*Exercise input*
· · · · · · ·

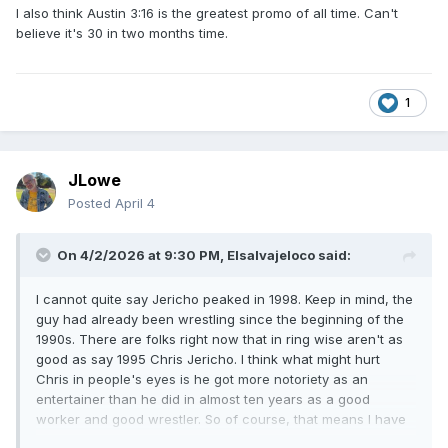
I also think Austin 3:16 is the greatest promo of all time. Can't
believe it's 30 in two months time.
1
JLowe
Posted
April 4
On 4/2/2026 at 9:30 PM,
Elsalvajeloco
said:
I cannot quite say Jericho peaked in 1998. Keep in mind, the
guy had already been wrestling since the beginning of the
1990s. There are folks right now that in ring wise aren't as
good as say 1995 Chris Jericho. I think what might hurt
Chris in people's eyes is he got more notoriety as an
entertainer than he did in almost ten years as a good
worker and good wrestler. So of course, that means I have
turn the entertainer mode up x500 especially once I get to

· · · · · · ·

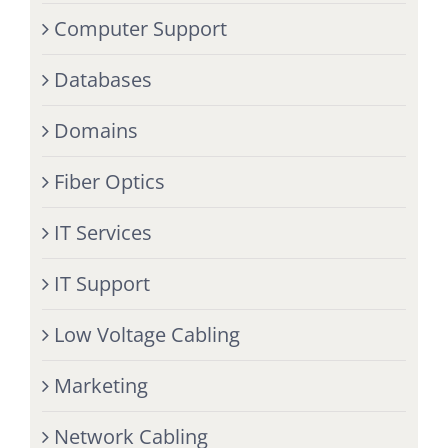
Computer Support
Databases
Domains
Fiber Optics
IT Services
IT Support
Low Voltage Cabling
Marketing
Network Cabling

· · · · · · ·

*Exercise description*
How many of the lines above hold the word "Cabling"? Answer with only the number.

*Answer*
2